- _Brief_: In the material below, find each line with the string "βελτίωση" and copy it.
- - -
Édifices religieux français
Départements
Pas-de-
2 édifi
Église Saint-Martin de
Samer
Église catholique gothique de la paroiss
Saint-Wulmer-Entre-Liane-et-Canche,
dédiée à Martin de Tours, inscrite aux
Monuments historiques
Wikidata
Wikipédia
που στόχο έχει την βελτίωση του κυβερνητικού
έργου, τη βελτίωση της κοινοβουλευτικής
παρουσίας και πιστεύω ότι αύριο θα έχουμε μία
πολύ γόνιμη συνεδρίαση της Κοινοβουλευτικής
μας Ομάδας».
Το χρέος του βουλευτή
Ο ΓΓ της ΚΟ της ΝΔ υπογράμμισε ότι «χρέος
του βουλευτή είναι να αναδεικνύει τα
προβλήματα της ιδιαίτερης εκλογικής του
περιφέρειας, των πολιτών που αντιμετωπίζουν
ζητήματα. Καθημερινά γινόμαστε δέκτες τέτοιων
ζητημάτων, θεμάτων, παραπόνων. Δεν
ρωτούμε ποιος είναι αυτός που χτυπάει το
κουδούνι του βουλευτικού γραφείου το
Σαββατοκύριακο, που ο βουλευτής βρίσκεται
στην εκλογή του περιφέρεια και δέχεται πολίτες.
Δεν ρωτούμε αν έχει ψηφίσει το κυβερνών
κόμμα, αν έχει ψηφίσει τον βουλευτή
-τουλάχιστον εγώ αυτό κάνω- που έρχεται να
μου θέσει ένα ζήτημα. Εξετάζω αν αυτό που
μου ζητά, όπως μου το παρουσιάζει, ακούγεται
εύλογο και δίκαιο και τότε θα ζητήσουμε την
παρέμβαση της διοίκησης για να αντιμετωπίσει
- - -
- _Answer for the task_:
που στόχο έχει την βελτίωση του κυβερνητικού
έργου, τη βελτίωση της κοινοβουλευτικής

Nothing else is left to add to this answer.